PERF float32 propagation in GaussianMixture #30415

ogrisel · 2024-12-05T17:47:23Z

This is a draft PR to explore how much work is need to ensure floating-point precision propagation in GaussianMixture as part of the discussion in #30382.

There are still some failing tests to fix.

github-actions · 2024-12-05T17:48:45Z

✔️ Linting Passed

All linting checks passed. Your pull request is in excellent shape! ☀️

_{Generated for commit: 8fd0b71. Link to the linter CI: here}

…n_prob

OmarManzoor · 2025-01-08T08:04:20Z

@ogrisel I added a small adjustment and the float32 tests seem to pass now. Do we have any way to invoke them in the CI as well?
Edit: I also updated two tests and adjusted the tolerance which checks for normalized weights because in the test test_gaussian_mixture_fit_predict it was failing due to the weights summing to around 1.0000001

ogrisel · 2025-01-08T10:32:21Z

Do we have any way to invoke them in the CI as well?

Yes, by pushing a commit with the [float32] marker in the commit message:

https://scikit-learn.org/stable/developers/contributing.html#commit-message-markers

OmarManzoor · 2025-01-08T10:34:48Z

Yes, by pushing a commit with the [float32] marker in the commit message:

https://scikit-learn.org/stable/developers/contributing.html#commit-message-markers

Okay nice let me see if the CI passes first before trying out float32 because for the initial pipelines the np.log did not accept a dtype argument.

ogrisel · 2025-01-08T10:45:13Z

I confirm that the tests now pass locally. Let me add a changelog entry.

ogrisel · 2025-01-08T10:59:11Z

Let me do a quick benchmark to see the impact of this change.

ogrisel · 2025-01-08T11:14:39Z

On my Apple M1 with accelerate (mamba install "libblas=*=*accelerate") I get the following numbers:

on this branch: 7.8 s with a 1 GB memory usage peak
on main: 23.1 s with a 2 GB memory usage peak

So a nice ~3X speed up and a 2X memory efficiency improvement.

Benchmark script:

from sklearn.mixture import GaussianMixture
from sklearn.datasets import make_blobs
import numpy as np
from time import perf_counter

X, y = make_blobs(n_samples=int(1e6), n_features=50, centers=10, random_state=0)
X = X.astype(np.float32)

tic = perf_counter()
GaussianMixture(n_components=10, covariance_type="full", random_state=0).fit(X)
toc = perf_counter()
print(f"Elapsed time: {toc - tic:.1f} s")

I used the scalene profiler to report memory usage (scalene bench_gmm.py with the script above to reproduce).

ogrisel · 2025-01-08T11:24:51Z

I also tried with OpenBLAS (mamba install "libblas=*=*openblas") and got a 1.9x speed up instead of nearly 3x.
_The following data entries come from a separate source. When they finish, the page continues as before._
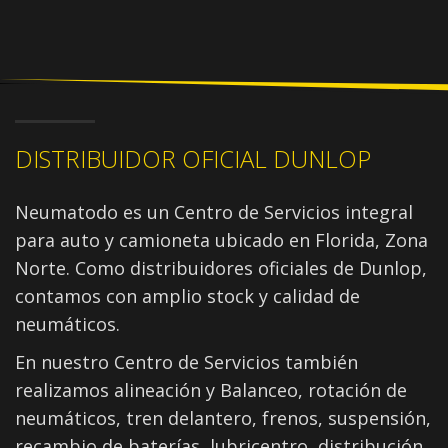
DISTRIBUIDOR OFICIAL DUNLOP
Neumatodo es un Centro de Servicios integral
para auto y camioneta ubicado en Florida, Zona
Norte. Como distribuidores oficiales de Dunlop,
contamos con amplio stock y calidad de
neumáticos.
En nuestro Centro de Servicios también
realizamos alineación y Balanceo, rotación de
neumáticos, tren delantero, frenos, suspensión,
recambio de baterías, lubricentro, distribución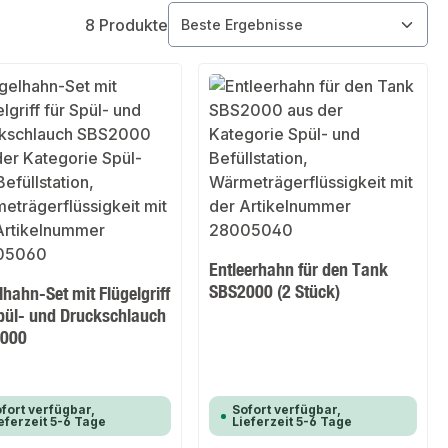
8 Produkte
Entleerhahn für den Tank
SBS2000 (2 Stück)
hahn-Set mit Flügelgriff
Spül- und Druckschlauch
000
fort verfügbar,
Sofort verfügbar,
eferzeit 5-6 Tage
Lieferzeit 5-6 Tage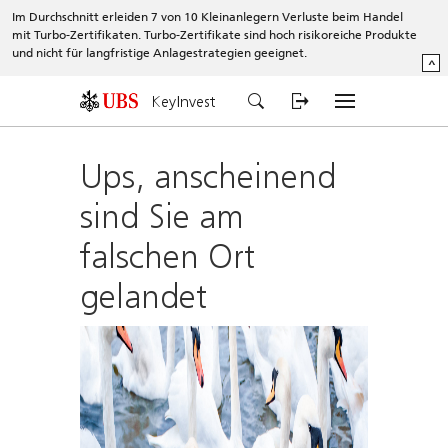
Im Durchschnitt erleiden 7 von 10 Kleinanlegern Verluste beim Handel
mit Turbo-Zertifikaten. Turbo-Zertifikate sind hoch risikoreiche Produkte
und nicht für langfristige Anlagestrategien geeignet.
^
KeyInvest
Ups, anscheinend
sind Sie am
falschen Ort
gelandet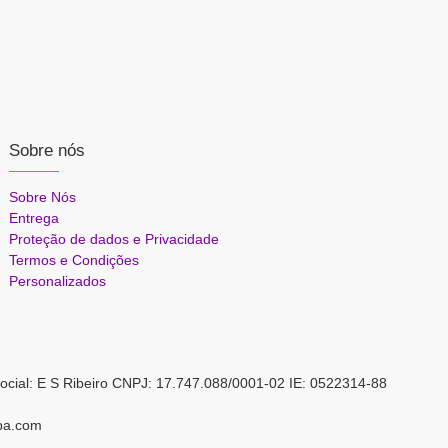
Sobre nós
Sobre Nós
Entrega
Proteção de dados e Privacidade
Termos e Condições
Personalizados
ocial: E S Ribeiro CNPJ: 17.747.088/0001-02 IE: 0522314-88
pa.com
I suspect that Accelerate can use the Apple M1 GPU for some operations when working with float32 data while OpenBLAS is limited to the CPU vector instruction set.

Memory usage is the same for OpenBLAS and Accelerate.
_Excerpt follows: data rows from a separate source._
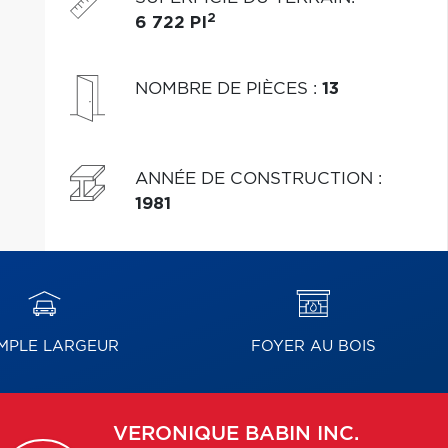
2
6 722 PI
NOMBRE DE PIÈCES
:
13
ANNÉE DE CONSTRUCTION
:
1981
MPLE LARGEUR
FOYER AU BOIS
VERONIQUE
BABIN INC.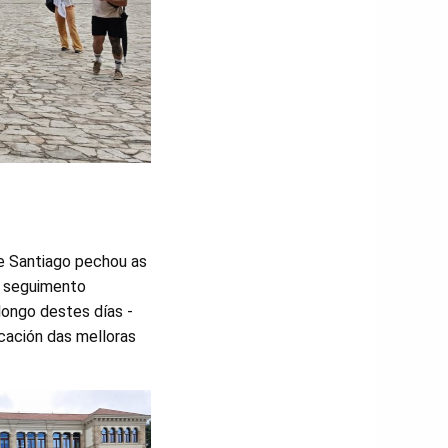
de Santiago pechou as
n seguimento
longo destes días -
cación das melloras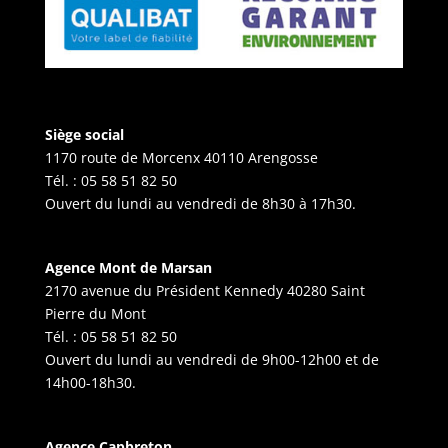
Siège social
1170 route de Morcenx 40110 Arengosse
Tél. :
05 58 51 82 50
Ouvert du lundi au vendredi de 8h30 à 17h30.
Agence Mont de Marsan
2170 avenue du Président Kennedy 40280 Saint
Pierre du Mont
Tél. :
05 58 51 82 50
Ouvert du lundi au vendredi de 9h00-12h00 et de
14h00-18h30.
Agence Capbreton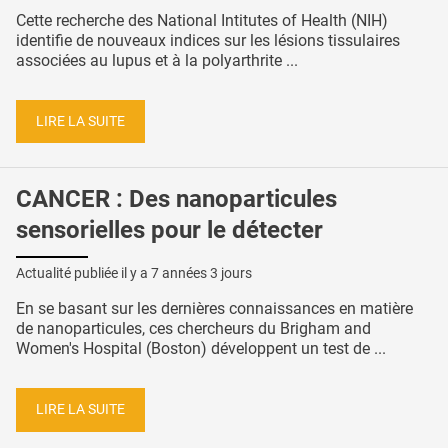
Cette recherche des National Intitutes of Health (NIH)
identifie de nouveaux indices sur les lésions tissulaires
associées au lupus et à la polyarthrite ...
LIRE LA SUITE
CANCER : Des nanoparticules
sensorielles pour le détecter
Actualité publiée il y a
7 années 3 jours
En se basant sur les dernières connaissances en matière
de nanoparticules, ces chercheurs du Brigham and
Women's Hospital (Boston) développent un test de ...
LIRE LA SUITE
OmarManzoor · 2025-01-08T11:26:50Z

I also tried with OpenBLAS (mamba install "libblas=*=*openblas") and got a 1.9x speed up instead of nearly 3x. I suspect that Accelerate can use the Apple M1 GPU for some operations when working with float32 data while OpenBLAS is limited to the CPU vector instruction set.

Even then there is a nice speedup.

ogrisel · 2025-01-08T11:28:15Z

Once this is merged, I think this estimator would be a nice candidate for array API support.
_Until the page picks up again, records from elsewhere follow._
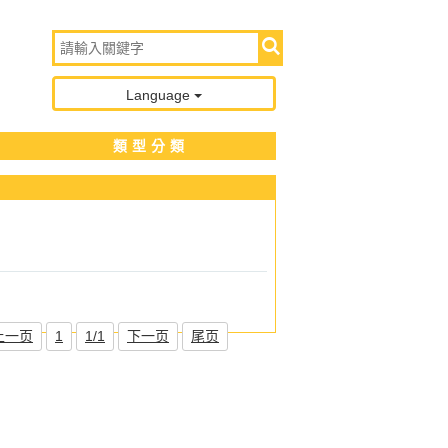
Language
類型分類
上一页
1
1/1
下一页
尾页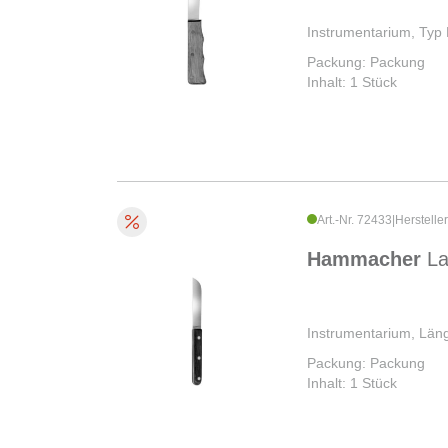
Instrumentarium, Ty
Packung: Packung
Inhalt: 1 Stück
Art.-Nr. 72433
|
Herstelle
Hammacher
L
Instrumentarium, Län
Packung: Packung
Inhalt: 1 Stück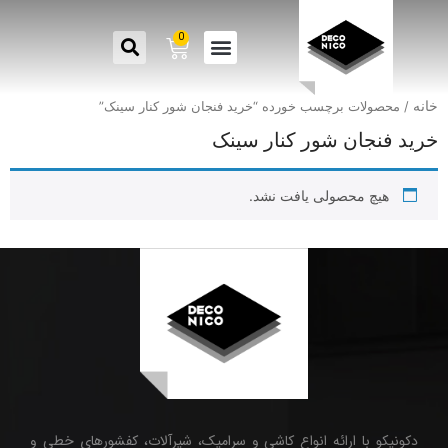
0
خانه
/ محصولات برچسب خورده “خرید فنجان شور کنار سینک”
خرید فنجان شور کنار سینک
هیچ محصولی یافت نشد.
دکونیکو با ارائه انواع کاشی و سرامیک، شیرآلات، کفشورهای خطی و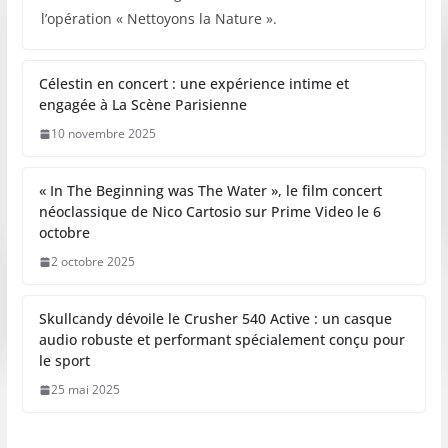
l’opération « Nettoyons la Nature ».
Célestin en concert : une expérience intime et
engagée à La Scène Parisienne
10 novembre 2025
« In The Beginning was The Water », le film concert
néoclassique de Nico Cartosio sur Prime Video le 6
octobre
2 octobre 2025
Skullcandy dévoile le Crusher 540 Active : un casque
audio robuste et performant spécialement conçu pour
le sport
25 mai 2025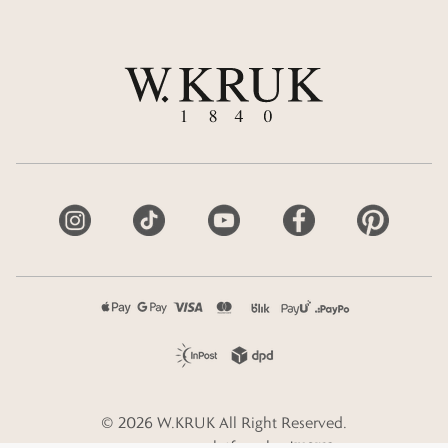
©
2026
W.KRUK
All Right Reserved.
e-commerce platform by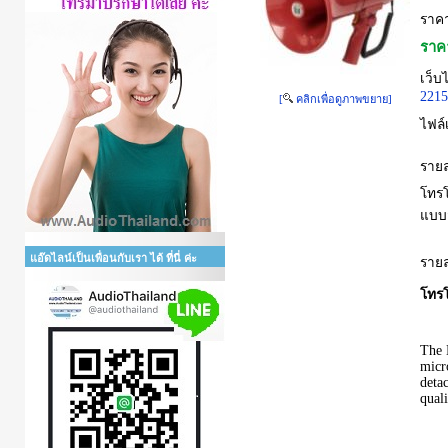
ราคา
ราค
เว็บไ
2215
[
คลิกเพื่อดูภาพขยาย]
ไฟล์
รายล
โทรโ
แบบส
แอ๊ดไลน์เป็นเพื่อนกับเรา ได้ ที่นี่ ค่ะ
รายล
โทร
The 
micr
deta
quali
mekleo · 2025-01-08T12:38:11Z

On my Apple M1 with accelerate (mamba install "libblas=*=*accelerate") I get the following numbers:

on this branch: 7.8 s with a 1 GB memory usage peak

on main: 23.1 s with a 2 GB memory usage peak

So a nice ~3X speed up and a 2X memory efficiency improvement.

Benchmark script:
from sklearn.mixture import GaussianMixture
from sklearn.datasets import make_blobs
import numpy as np
from time import perf_counter

X, y = make_blobs(n_samples=int(1e6), n_features=50, centers=10, random_state=0)
X = X.astype(np.float32)

tic = perf_counter()
GaussianMixture(n_components=10, covariance_type="full", random_state=0).fit(X)
toc = perf_counter()
print(f"Elapsed time: {toc - tic:.1f} s")
I used the scalene profiler to report memory usage (scalene bench_gmm.py with the script above to reproduce).

Great work! Beyond performance enhancement, in your tests, do you obtain identical results after downcasting X to np.float32?

ogrisel · 2025-01-08T13:16:33Z

Great work! Beyond performance enhancement, in your tests, do you obtain identical results after downcasting X to np.float32?

The existing tests still pass when we run them with float32 (up to some tolerance level that can depend on the choice of the dtype).

sklearn/mixture/_gaussian_mixture.py

betatim

Looks reasonable to me. A few little comments.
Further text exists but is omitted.